EXERCISE DESCRIPTION —
After finding the line that contains "es se substituent" in the entries below, retype it and every following line precisely, the last included.
* * *
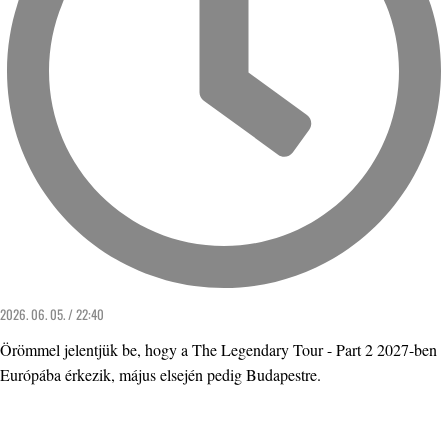
2026. 06. 05. / 22:40
Örömmel jelentjük be, hogy a The Legendary Tour - Part 2 2027-ben
Európába érkezik, május elsején pedig Budapestre.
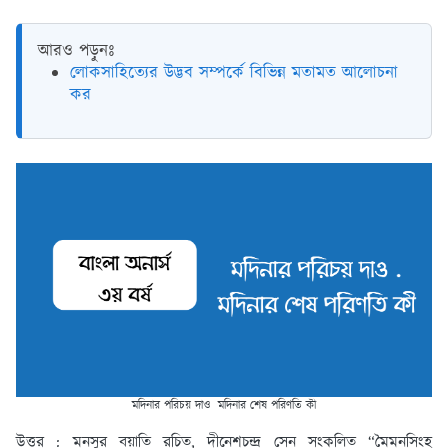
আরও পড়ুনঃ
লোকসাহিত্যের উদ্ভব সম্পর্কে বিভিন্ন মতামত আলোচনা
কর
মদিনার পরিচয় দাও মদিনার শেষ পরিণতি কী
উত্তর :
মনসুর বয়াতি রচিত, দীনেশচন্দ্র সেন সংকলিত “মৈমনসিংহ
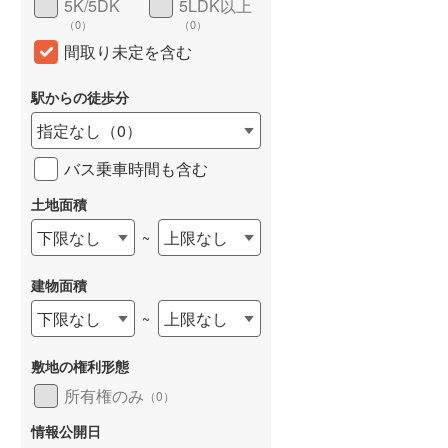
5K/5DK
5LDK以上
和歌山線
(
44
)
（
0
）
（
0
）
間取り未定を含む
東西線
(
18
)
駅からの徒歩分
予讃線
(
1
)
指定なし
（
0
）
高徳線
(
1
)
バス乗車時間も含む
牟岐線
(
3
)
土地面積
山陽本線（JR九州）
(
4
)
下限なし
上限なし
~
篠栗線
(
13
)
指宿枕崎線
(
43
)
建物面積
下限なし
上限なし
~
筑肥線
(
14
)
久大本線
(
25
)
敷地の権利形態
所有権のみ
日田彦山線
(
27
)
（
0
）
情報公開日
筑豊本線
(
38
)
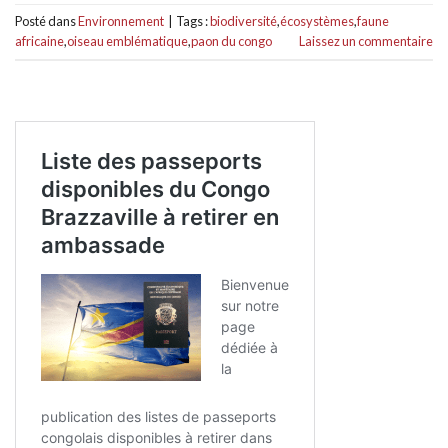
Posté dans
Environnement
|
Tags :
biodiversité
,
écosystèmes
,
faune
africaine
,
oiseau emblématique
,
paon du congo
Laissez un commentaire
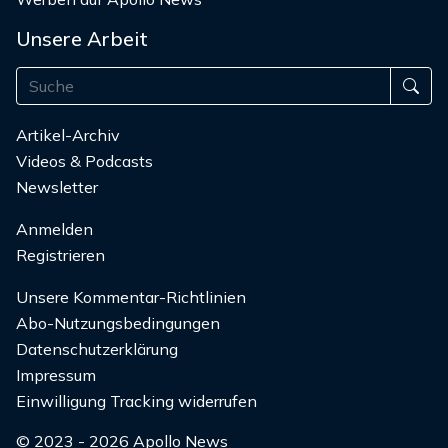
Unsere Arbeit
Artikel-Archiv
Videos & Podcasts
Newsletter
Anmelden
Registrieren
Unsere Kommentar-Richtlinien
Abo-Nutzungsbedingungen
Datenschutzerklärung
Impressum
Einwilligung Tracking widerrufen
© 2023 - 2026 Apollo News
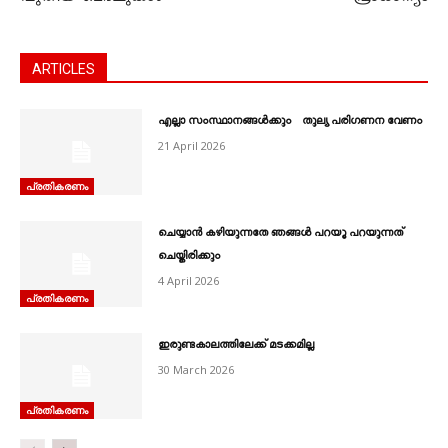
ARTICLES
എല്ലാ സംസ്ഥാനങ്ങൾക്കും തുല്യ പരിഗണന വേണം
21 April 2026
പ്രതികരണം
ചെയ്യാൻ കഴിയുന്നതേ ഞങ്ങൾ പറയൂ പറയുന്നത്
ചെയ്തിരിക്കും
4 April 2026
പ്രതികരണം
ഇരുണ്ടകാലത്തിലേക്ക് മടക്കമില്ല
30 March 2026
പ്രതികരണം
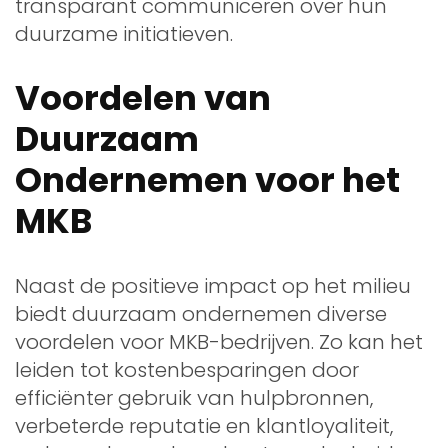
transparant communiceren over hun
duurzame initiatieven.
Voordelen van
Duurzaam
Ondernemen voor het
MKB
Naast de positieve impact op het milieu
biedt duurzaam ondernemen diverse
voordelen voor MKB-bedrijven. Zo kan het
leiden tot kostenbesparingen door
efficiënter gebruik van hulpbronnen,
verbeterde reputatie en klantloyaliteit,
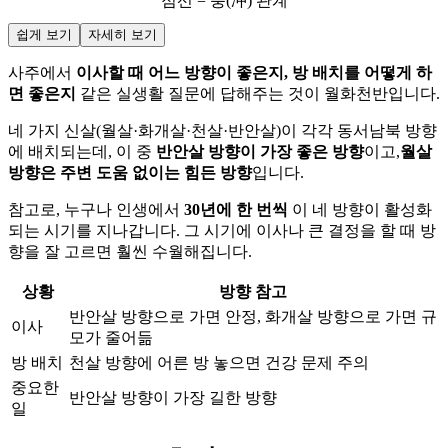
점선 = 충(冲) 관계
쉽게 보기
자세히 보기
사주에서
이사할 때 어느 방향이 좋은지, 방 배치를 어떻게 하
면 좋은지
같은 실생활 질문에 답해주는 것이 월화천반입니다.
네 가지 신살(월살·화개살·천살·반안살)이 각각 동서남북 방향
에 배치되는데, 이 중
반안살 방향이 가장 좋은 방향
이고,
월살
방향은 주변 도움 없이는 힘든 방향
입니다.
참고로, 누구나 인생에서
30년에 한 번씩
이 네 방향이 활성화
되는 시기를 지나갑니다. 그 시기에 이사나 큰 결정을 할 때 방
향을 잘 고르면 훨씬 수월해집니다.
상황
방향 참고
반안살 방향으로 가면 안정, 화개살 방향으로 가면 규
이사
모가 줄어듦
방 배치
천살 방향에 어른 방 놓으면 건강 문제 주의
중요한
반안살 방향이 가장 길한 방향
일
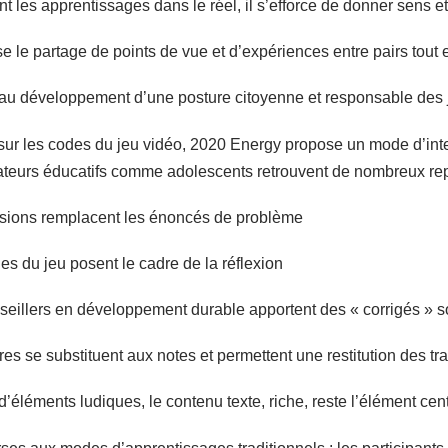
nt les apprentissages dans le réel, il s’efforce de donner sens 
ise le partage de points de vue et d’expériences entre pairs tou
te au développement d’une posture citoyenne et responsable des
ur les codes du jeu vidéo, 2020 Energy propose un mode d’inter
ateurs éducatifs comme adolescents retrouvent de nombreux re
sions remplacent les énoncés de problème
es du jeu posent le cadre de la réflexion
seillers en développement durable apportent des « corrigés » 
es se substituent aux notes et permettent une restitution des tr
d’éléments ludiques, le contenu texte, riche, reste l’élément centr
* * *
RESULT BELOW —
es se substituent aux notes et permettent une restitution des tr
d’éléments ludiques, le contenu texte, riche, reste l’élément centr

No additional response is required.